3 - Sempre que razões de ordem técnica e económica desaconselhem a aplicação da alínea b) do n.º 1 da presente base a algum dos sublanços das auto-estradas concessionadas, poderá o Governo, mediante proposta da concessionária, devidamente fundamentada, autorizar, por despacho conjunto dos Ministério das Finanças e das Obras Públicas, Transportes e Comunicações, que em substituição das quartas vias sejam construídas, no âmbito da concessão, novas auto-estradas com portagem que constituam alternativas de escoamento de tráfego para aqueles sublanços.

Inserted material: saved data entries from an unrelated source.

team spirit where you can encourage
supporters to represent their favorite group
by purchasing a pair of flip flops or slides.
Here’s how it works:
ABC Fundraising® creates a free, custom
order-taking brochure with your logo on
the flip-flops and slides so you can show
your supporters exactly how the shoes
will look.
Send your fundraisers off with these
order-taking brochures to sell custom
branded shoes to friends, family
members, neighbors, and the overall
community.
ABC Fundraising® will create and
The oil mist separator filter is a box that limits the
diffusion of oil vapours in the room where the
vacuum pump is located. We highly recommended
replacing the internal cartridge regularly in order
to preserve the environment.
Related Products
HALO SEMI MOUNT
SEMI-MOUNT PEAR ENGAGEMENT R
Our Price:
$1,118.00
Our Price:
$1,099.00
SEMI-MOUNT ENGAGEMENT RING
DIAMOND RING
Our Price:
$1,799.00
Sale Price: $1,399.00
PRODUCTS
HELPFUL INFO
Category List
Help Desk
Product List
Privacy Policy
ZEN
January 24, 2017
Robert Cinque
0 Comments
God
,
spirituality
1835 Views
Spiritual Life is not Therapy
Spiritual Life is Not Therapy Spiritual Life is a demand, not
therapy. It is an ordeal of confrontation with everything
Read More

4 - A disposição constante do número anterior será aplicada ao lanço Lisboa-Vila Franca de Xira, relativamente ao disposto na alínea b) do n.º 1 da presente base.

5 - No despacho conjunto referido no n.º 3 desta base será fixado, ouvidas a Junta Autónoma de Estradas e a concessionária, o prazo para a entrada ao serviço das novas auto-estradas nele autorizadas.

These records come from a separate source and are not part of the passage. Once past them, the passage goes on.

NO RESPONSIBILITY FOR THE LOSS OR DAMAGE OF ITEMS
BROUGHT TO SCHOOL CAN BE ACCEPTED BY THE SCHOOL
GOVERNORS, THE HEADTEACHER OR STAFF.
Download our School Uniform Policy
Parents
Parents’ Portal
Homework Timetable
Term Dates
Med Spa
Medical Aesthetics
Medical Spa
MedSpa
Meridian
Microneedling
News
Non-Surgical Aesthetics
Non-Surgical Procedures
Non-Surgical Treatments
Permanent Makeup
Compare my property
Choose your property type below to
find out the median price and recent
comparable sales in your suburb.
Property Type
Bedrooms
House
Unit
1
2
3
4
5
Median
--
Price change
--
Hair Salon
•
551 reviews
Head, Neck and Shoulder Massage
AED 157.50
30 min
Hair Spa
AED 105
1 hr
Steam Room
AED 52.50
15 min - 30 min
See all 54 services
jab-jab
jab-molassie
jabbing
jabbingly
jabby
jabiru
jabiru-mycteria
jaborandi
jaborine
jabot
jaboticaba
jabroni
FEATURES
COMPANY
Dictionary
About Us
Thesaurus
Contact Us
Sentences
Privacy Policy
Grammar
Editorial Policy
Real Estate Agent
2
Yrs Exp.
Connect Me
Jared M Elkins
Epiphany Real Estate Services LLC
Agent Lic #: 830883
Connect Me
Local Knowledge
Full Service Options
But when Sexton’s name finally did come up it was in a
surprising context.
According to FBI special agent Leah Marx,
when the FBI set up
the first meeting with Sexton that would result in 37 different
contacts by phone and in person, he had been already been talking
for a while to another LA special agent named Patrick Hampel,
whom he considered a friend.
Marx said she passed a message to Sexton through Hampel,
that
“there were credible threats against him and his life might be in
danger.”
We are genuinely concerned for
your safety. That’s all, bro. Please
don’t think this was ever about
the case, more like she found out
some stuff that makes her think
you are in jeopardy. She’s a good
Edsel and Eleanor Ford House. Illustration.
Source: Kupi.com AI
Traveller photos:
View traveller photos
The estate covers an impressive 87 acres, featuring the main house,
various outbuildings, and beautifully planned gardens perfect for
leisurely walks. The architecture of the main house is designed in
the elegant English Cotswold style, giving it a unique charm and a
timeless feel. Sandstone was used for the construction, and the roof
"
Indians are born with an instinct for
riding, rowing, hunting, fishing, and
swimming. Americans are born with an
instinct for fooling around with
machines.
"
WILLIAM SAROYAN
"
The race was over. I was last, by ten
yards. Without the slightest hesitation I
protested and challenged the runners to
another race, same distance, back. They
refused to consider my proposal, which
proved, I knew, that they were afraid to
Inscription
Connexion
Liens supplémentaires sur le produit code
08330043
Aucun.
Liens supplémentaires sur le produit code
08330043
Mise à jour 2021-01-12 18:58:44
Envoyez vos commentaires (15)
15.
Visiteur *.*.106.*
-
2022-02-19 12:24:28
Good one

6 - A comparticipação financeira do Estado para a execução das obras referidas na presente base será assegurada nos termos previstos na base XII deste contrato, excepto:

a) No que se refere às terceiras vias previstas nas alíneas b), c) e d) do n.º 2 desta base, que serão comparticipadas pelo Estado a 100%;

b) As auto-estradas referidas no n.º 3 desta base, às quais se aplicará o disposto na parte final da base XLV do presente contrato.

Base XXX
Estragos causados em vias de comunicação
1 - A concessionária é responsável pela reparação de todos os estragos que, justificadamente, se verifique terem sido causados em quaisquer vias de comunicação em consequência das obras a seu cargo.

2 - A concessionária poderá, no entanto, por força de contrato, imputar a responsabilidade referida no número anterior aos empreiteiros a quem venha a adjudicar as obras, sem que tal implique qualquer alteração da sua posição perante a entidade concedente.

Base XXXI
Entrada em serviço das auto-estradas
1 - Imediatamente após a conclusão dos trabalhos indispensáveis à entrada em serviço de cada lanço ou sublanço de auto-estrada proceder-se-á, a pedido da concessionária, à sua vistoria, lavrando-se auto em que intervirão representantes da Junta Autónoma de Estradas e da concessionária.

2 - Consideram-se trabalhos indispensáveis à entrada em serviço de cada lanço ou sublanço de auto-estrada os respeitantes a pavimentação, obras de arte, sinalização horizontal e vertical, equipamento de segurança e de protecção contra o ruído, bem como todos aqueles que obriguem à permanência de viaturas de trabalho na faixa de rodagem.

3 - No caso de o resultado dessa vistoria ser favorável à entrada em serviço do lanço ou sublanço de auto-estrada em causa, será a sua abertura ao tráfego autorizada por despacho do Ministro das Obras Públicas, Transportes e Comunicações, sem prejuízo da realização dos trabalhos de acabamento e melhoria que porventura se tornem necessários e que serão objecto de nova vistoria, a realizar em tempo oportuno.

4 - Compete à concessionária, no prazo máximo de um ano a contar da data do auto de vistoria relativo à entrada em serviço de cada lanço ou sublanço de auto-estrada, fornecer à Junta Autónoma de Estradas um exemplar de peças escritas e desenhadas (em material reprodutível) definitivas do projecto das obras executadas.

Base XXXII
Poderes especiais do concedente
1 - O concedente, através do Ministério das Obras Públicas, Transportes e Comunicações, poderá determinar à concessionária a modificação das características técnicas especificadas na base XXIII deste contrato, bem como alterações nas obras por ela realizadas.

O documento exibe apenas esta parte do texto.